Grafting glycidyl methacrylate to Sepharose gel for fabricating high-capacity protein anion exchangers

Abstract

To develop ion exchangers of high protein adsorption capacity, we have herein introduced atom transfer radical polymerization (ATRP) method to graft glycidyl methacrylate (GMA) onto Sepharose FF gel. GMA-grafted Sepharose FF resins of four grafting densities and different grafting chain lengths were obtained by adjusting reaction conditions. The epoxy groups on the grafted chains were functionalized by modification with diethylamine (DEA), leading to the fabrication of Sepharose-based anion exchangers of 14 different grafting densities and/or grafting chain lengths. The resins were first characterized for the effects of grafting density, chain length and ionic strength on pore sizes by inverse size exclusion chromatography. Then, the resins were evaluated by adsorption equilibria of bovine serum albumin (BSA) as a function of ionic capacity (IC) (chain length) at individual grafting densities. It was observed that at each grafting density there was a specific IC value (chain length) that offered the maximum equilibrium capacity.
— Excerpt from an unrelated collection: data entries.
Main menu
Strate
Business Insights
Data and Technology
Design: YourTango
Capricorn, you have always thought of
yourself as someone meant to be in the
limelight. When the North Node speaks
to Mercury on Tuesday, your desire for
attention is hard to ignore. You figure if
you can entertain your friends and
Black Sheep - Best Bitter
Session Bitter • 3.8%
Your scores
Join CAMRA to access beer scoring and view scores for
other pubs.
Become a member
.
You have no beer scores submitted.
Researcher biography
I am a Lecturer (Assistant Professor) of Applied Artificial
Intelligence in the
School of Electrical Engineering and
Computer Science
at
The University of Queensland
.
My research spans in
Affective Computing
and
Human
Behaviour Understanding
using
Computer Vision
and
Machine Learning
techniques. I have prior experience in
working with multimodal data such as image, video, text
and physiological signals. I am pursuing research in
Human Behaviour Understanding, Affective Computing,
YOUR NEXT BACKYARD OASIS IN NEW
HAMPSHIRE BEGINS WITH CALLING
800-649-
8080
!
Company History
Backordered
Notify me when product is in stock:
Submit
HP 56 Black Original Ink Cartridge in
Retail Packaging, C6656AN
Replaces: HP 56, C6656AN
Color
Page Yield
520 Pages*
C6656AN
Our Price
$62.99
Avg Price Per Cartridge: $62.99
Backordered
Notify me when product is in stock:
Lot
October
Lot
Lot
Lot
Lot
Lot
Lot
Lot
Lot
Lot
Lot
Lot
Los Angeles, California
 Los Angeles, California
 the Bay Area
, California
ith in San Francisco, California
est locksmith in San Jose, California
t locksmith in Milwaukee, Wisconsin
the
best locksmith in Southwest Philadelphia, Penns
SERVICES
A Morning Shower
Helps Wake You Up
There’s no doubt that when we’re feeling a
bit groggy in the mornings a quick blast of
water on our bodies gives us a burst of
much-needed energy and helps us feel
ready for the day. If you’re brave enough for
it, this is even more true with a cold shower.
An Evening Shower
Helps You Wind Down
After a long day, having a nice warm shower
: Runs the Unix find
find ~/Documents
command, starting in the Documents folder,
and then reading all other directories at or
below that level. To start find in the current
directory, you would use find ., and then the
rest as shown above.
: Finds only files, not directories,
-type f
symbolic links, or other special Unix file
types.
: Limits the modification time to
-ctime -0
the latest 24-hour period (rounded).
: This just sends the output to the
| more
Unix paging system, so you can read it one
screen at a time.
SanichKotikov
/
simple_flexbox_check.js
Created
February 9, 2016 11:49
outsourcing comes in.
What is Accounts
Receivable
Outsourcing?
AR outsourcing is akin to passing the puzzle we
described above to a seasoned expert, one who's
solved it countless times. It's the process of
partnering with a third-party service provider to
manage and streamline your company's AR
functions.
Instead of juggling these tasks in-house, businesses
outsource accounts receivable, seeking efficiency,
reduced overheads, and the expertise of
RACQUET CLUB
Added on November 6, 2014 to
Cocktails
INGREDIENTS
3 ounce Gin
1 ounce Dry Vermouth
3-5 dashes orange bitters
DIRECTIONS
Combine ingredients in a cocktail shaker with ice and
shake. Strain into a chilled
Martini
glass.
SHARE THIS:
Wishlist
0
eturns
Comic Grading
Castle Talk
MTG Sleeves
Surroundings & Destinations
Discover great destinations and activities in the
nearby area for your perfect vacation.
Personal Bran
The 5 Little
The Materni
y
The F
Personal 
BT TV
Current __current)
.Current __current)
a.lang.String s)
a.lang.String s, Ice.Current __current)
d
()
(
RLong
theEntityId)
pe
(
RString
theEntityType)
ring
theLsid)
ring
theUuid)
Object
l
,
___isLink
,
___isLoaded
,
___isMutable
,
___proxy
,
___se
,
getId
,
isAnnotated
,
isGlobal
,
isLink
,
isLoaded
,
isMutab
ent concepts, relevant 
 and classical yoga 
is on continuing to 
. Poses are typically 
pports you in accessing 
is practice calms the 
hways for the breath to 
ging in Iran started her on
Of the resins with maximum values at individual grafting densities, the resin of the second grafting density with an IC value of 330mmol/L (denoted as FF-Br2-pG-D330) showed the highest capacity, 264mg/mL, about two times higher than that of the traditional ungrafted resin Q Sepharose FF (137mg/mL). This resin also showed the most favorable uptake kinetics among the resins of similar IC values but different grafting densities, or of the same grafting density but different IC values. Effects of ionic strength showed that the capacities of FF-Br2-pG-D330 were much higher than Q Sepharose FF at a wide range of NaCl concentrations (0–200mmol/L), and the uptake rates of the two resins were similar in the ionic strength range. Therefore, the dynamic binding capacity values of BSA on FF-Br2-pG-D330 were much higher than Q Sepharose FF as demonstrated at different residence times and ionic strengths. Taken together, the research has proved the success in the fabrication of high-capacity protein anion exchangers by grafting GMA onto Sepharose gel.